### [Prompt]
Give the listing below again in full, exactly as written.

□ □ □ □ □

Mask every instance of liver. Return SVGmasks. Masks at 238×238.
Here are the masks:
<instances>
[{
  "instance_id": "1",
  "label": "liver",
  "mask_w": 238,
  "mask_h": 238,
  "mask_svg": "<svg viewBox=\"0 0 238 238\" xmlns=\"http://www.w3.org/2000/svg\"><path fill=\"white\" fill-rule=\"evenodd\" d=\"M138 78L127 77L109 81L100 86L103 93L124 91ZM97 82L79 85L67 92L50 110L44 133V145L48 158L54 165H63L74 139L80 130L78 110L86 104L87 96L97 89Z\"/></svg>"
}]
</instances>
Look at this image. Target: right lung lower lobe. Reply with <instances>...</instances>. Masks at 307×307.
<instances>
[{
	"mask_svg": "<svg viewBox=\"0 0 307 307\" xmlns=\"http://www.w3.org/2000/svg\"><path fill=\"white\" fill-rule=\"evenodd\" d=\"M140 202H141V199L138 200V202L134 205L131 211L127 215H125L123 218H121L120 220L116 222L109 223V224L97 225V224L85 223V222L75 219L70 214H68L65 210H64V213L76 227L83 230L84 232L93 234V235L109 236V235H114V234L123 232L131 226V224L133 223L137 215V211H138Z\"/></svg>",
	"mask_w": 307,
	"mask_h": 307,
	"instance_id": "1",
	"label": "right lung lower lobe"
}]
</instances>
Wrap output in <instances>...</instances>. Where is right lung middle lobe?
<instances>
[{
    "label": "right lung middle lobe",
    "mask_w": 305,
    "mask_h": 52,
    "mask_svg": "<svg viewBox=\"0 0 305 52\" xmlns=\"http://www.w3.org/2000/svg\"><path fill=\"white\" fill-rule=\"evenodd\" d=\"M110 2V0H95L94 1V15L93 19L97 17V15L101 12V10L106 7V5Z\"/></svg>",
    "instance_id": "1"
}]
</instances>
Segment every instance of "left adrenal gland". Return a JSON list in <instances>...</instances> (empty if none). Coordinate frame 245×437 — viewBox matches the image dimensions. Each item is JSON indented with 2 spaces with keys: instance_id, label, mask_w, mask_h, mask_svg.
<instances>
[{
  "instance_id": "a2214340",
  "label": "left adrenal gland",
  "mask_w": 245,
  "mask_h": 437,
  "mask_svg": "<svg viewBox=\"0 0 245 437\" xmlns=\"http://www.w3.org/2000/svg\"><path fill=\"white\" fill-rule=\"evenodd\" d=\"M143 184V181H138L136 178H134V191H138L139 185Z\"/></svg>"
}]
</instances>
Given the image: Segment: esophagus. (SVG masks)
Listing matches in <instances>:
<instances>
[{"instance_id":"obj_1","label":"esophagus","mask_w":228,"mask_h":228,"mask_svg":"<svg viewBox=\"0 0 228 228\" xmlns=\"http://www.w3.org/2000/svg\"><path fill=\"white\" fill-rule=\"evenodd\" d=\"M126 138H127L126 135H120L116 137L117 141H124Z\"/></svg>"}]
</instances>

□ □ □ □ □

### [Response to the task]
Mask every instance of liver. Return SVGmasks. Masks at 238×238.
Here are the masks:
<instances>
[{
  "instance_id": "1",
  "label": "liver",
  "mask_w": 238,
  "mask_h": 238,
  "mask_svg": "<svg viewBox=\"0 0 238 238\" xmlns=\"http://www.w3.org/2000/svg\"><path fill=\"white\" fill-rule=\"evenodd\" d=\"M138 78L127 77L109 81L100 86L103 93L124 91ZM97 82L79 85L67 92L50 110L44 133V145L48 158L54 165H63L74 139L80 130L78 110L86 104L87 96L97 89Z\"/></svg>"
}]
</instances>
Look at this image. Target: right lung lower lobe. Reply with <instances>...</instances>. Masks at 307×307.
<instances>
[{
	"mask_svg": "<svg viewBox=\"0 0 307 307\" xmlns=\"http://www.w3.org/2000/svg\"><path fill=\"white\" fill-rule=\"evenodd\" d=\"M140 202H141V199L138 200V202L134 205L131 211L127 215H125L123 218H121L120 220L116 222L109 223V224L97 225V224L85 223V222L75 219L70 214H68L65 210H64V213L76 227L83 230L84 232L93 234V235L109 236V235H114V234L123 232L131 226V224L133 223L137 215V211H138Z\"/></svg>",
	"mask_w": 307,
	"mask_h": 307,
	"instance_id": "1",
	"label": "right lung lower lobe"
}]
</instances>
Wrap output in <instances>...</instances>. Where is right lung middle lobe?
<instances>
[{
    "label": "right lung middle lobe",
    "mask_w": 305,
    "mask_h": 52,
    "mask_svg": "<svg viewBox=\"0 0 305 52\" xmlns=\"http://www.w3.org/2000/svg\"><path fill=\"white\" fill-rule=\"evenodd\" d=\"M110 2V0H95L94 1V15L93 19L97 17V15L101 12V10L106 7V5Z\"/></svg>",
    "instance_id": "1"
}]
</instances>
Segment every instance of "left adrenal gland". Return a JSON list in <instances>...</instances> (empty if none). Coordinate frame 245×437 — viewBox matches the image dimensions. Each item is JSON indented with 2 spaces with keys: instance_id, label, mask_w, mask_h, mask_svg.
<instances>
[{
  "instance_id": "a2214340",
  "label": "left adrenal gland",
  "mask_w": 245,
  "mask_h": 437,
  "mask_svg": "<svg viewBox=\"0 0 245 437\" xmlns=\"http://www.w3.org/2000/svg\"><path fill=\"white\" fill-rule=\"evenodd\" d=\"M143 184V181H138L136 178H134V191H138L139 185Z\"/></svg>"
}]
</instances>
Given the image: Segment: esophagus. (SVG masks)
Listing matches in <instances>:
<instances>
[{"instance_id":"obj_1","label":"esophagus","mask_w":228,"mask_h":228,"mask_svg":"<svg viewBox=\"0 0 228 228\" xmlns=\"http://www.w3.org/2000/svg\"><path fill=\"white\" fill-rule=\"evenodd\" d=\"M126 138H127L126 135H120L116 137L117 141H124Z\"/></svg>"}]
</instances>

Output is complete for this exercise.